<<<<

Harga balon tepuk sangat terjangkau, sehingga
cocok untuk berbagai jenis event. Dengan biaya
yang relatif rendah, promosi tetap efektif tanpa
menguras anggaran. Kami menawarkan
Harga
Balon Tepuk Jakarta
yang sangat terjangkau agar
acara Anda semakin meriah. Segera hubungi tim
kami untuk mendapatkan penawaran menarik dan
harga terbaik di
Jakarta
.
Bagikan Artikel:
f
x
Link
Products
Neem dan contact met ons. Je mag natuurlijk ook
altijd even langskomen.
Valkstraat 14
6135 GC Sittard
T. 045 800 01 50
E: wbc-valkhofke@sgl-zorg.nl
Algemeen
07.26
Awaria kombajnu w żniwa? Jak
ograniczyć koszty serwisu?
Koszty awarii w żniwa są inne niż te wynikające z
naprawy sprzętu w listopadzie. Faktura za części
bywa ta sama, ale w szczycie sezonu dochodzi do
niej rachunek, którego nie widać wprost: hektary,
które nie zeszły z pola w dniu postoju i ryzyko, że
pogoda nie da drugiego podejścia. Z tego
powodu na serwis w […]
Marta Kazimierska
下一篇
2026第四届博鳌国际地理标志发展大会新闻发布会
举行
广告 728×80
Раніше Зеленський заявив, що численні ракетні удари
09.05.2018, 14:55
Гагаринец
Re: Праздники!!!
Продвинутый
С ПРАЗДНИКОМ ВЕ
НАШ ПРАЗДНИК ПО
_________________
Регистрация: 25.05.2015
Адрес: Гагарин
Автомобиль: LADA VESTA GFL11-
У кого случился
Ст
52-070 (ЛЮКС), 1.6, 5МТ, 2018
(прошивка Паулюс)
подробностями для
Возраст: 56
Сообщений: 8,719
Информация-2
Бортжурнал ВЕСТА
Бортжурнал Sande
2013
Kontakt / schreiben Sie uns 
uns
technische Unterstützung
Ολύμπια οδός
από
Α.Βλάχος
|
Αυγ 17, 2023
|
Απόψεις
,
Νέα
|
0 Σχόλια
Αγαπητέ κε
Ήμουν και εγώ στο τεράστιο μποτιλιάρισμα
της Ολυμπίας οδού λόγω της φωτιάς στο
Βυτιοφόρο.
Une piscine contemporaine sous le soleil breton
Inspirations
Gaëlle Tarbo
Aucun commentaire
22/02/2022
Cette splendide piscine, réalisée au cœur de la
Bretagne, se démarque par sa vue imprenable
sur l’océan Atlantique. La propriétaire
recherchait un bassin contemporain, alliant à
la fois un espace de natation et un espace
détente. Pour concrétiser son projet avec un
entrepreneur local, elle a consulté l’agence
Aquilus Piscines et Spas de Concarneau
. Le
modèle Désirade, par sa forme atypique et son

>>>>

Task instructions: Every line from the first through the one containing "bywa ta sama, ale" in the listing above must be given again exactly, with nothing else alongside.

Problem solution:
Harga balon tepuk sangat terjangkau, sehingga
cocok untuk berbagai jenis event. Dengan biaya
yang relatif rendah, promosi tetap efektif tanpa
menguras anggaran. Kami menawarkan
Harga
Balon Tepuk Jakarta
yang sangat terjangkau agar
acara Anda semakin meriah. Segera hubungi tim
kami untuk mendapatkan penawaran menarik dan
harga terbaik di
Jakarta
.
Bagikan Artikel:
f
x
Link
Products
Neem dan contact met ons. Je mag natuurlijk ook
altijd even langskomen.
Valkstraat 14
6135 GC Sittard
T. 045 800 01 50
E: wbc-valkhofke@sgl-zorg.nl
Algemeen
07.26
Awaria kombajnu w żniwa? Jak
ograniczyć koszty serwisu?
Koszty awarii w żniwa są inne niż te wynikające z
naprawy sprzętu w listopadzie. Faktura za części
bywa ta sama, ale w szczycie sezonu dochodzi do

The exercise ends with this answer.